Version: Next

Automated Testing

Create automated test suites for your CLI agents using pytest and the Agent Kernel Test framework.

pytest Integration

The Agent Kernel Test framework integrates seamlessly with pytest for automated testing:

import pytest
import pytest_asyncio
from agentkernel.test import Test

pytestmark = pytest.mark.asyncio(loop_scope="session")

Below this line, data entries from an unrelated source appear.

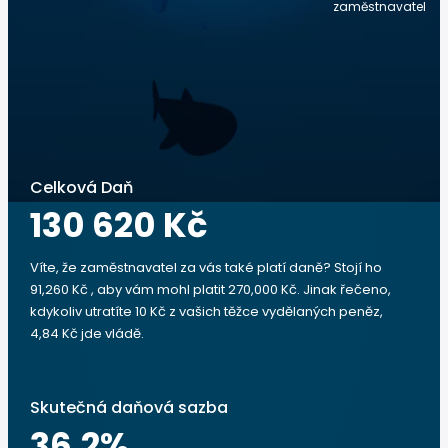
zaměstnavatel
Celková Daň
130 620 Kč
Víte, že zaměstnavatel za vás také platí daně? Stojí ho
91,260 Kč , aby vám mohl platit 270,000 Kč. Jinak řečeno,
kdykoliv utratíte 10 Kč z vašich těžce vydělaných peněz,
4,84 Kč jde vládě.
Skutečná daňová sazba
36.2
%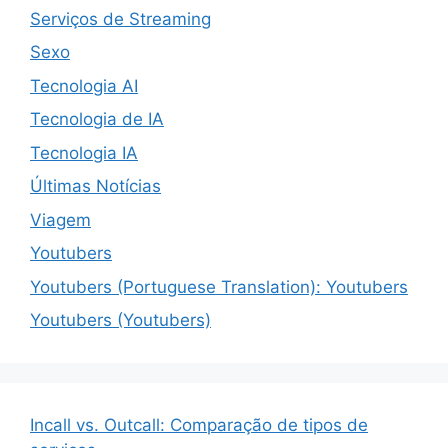
Serviços de Streaming
Sexo
Tecnologia AI
Tecnologia de IA
Tecnologia IA
Últimas Notícias
Viagem
Youtubers
Youtubers (Portuguese Translation): Youtubers
Youtubers (Youtubers)
Incall vs. Outcall: Comparação de tipos de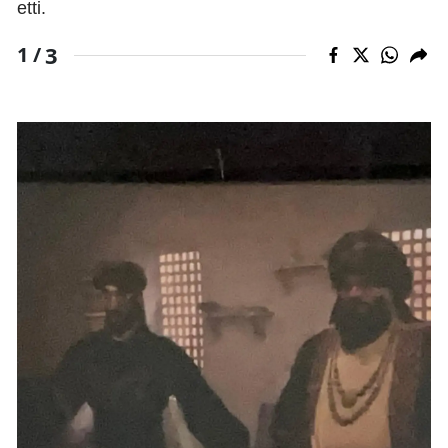
etti.
3
1 /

@pytest_asyncio.fixture(scope="session", loop_scope="session")
async def test_client():
    test = Test("demo.py")
    await test.start()
    try:
        yield test
    finally:
        await test.stop()

@pytest.mark.order(1)
async def test_first_question(test_client):
    await test_client.send("Who won the 1996 cricket world cup?")
    await test_client.expect(["Sri Lanka won the 1996 cricket world cup."])

@pytest.mark.order(2)
async def test_follow_up_question(test_client):
    await test_client.send("Which country hosted the tournament?")
    await test_client.expect(["Co-hosted by India, Pakistan and Sri Lanka."])

Test Comparison Modes

Agent Kernel supports three comparison modes for validating responses:

Fuzzy Mode

Uses fuzzy string matching with configurable thresholds:

from agentkernel.test import Test, Mode

@pytest.mark.order(1)
async def test_fuzzy_matching(test_client):
    await test_client.send("Who won the 1996 cricket world cup?")
    # Use fuzzy mode with 80% threshold
    # expected is a list - test passes if ANY match exceeds threshold
    Test.compare(
        actual=test_client.last_agent_response,
        expected=[
            "Sri Lanka won the 1996 cricket world cup",
            "Sri Lanka won the 1996 world cup",
            "The 1996 cricket world cup was won by Sri Lanka"
        ],
        threshold=80,
        mode=Mode.FUZZY
    )

Note: The expected parameter accepts a list of acceptable responses. The test passes if the actual response matches any of the expected values above the threshold.

Judge Mode

Uses LLM-based evaluation (Ragas) for semantic similarity:

@pytest.mark.order(2)
async def test_judge_evaluation(test_client):
    await test_client.send("Who won the 1996 cricket world cup?")
    # Use judge mode for semantic evaluation
    # expected is a list - test passes if ANY has sufficient semantic similarity
    Test.compare(
        actual=test_client.last_agent_response,
        expected=[
            "Sri Lanka won the 1996 cricket world cup",
            "Sri Lanka was the winner of the 1996 world cup",
            "The 1996 cricket world cup was won by Sri Lanka"
        ],
        user_input="Who won the 1996 cricket world cup?",
        threshold=50,  # Converted to 0.5 on 0.0-1.0 scale
        mode=Mode.JUDGE
    )

Judge Mode Metrics:

With expected answers: Uses answer_similarity metric against each expected answer. Passes if any exceeds threshold.
Without expected answers: Uses answer_relevancy metric (requires user_input)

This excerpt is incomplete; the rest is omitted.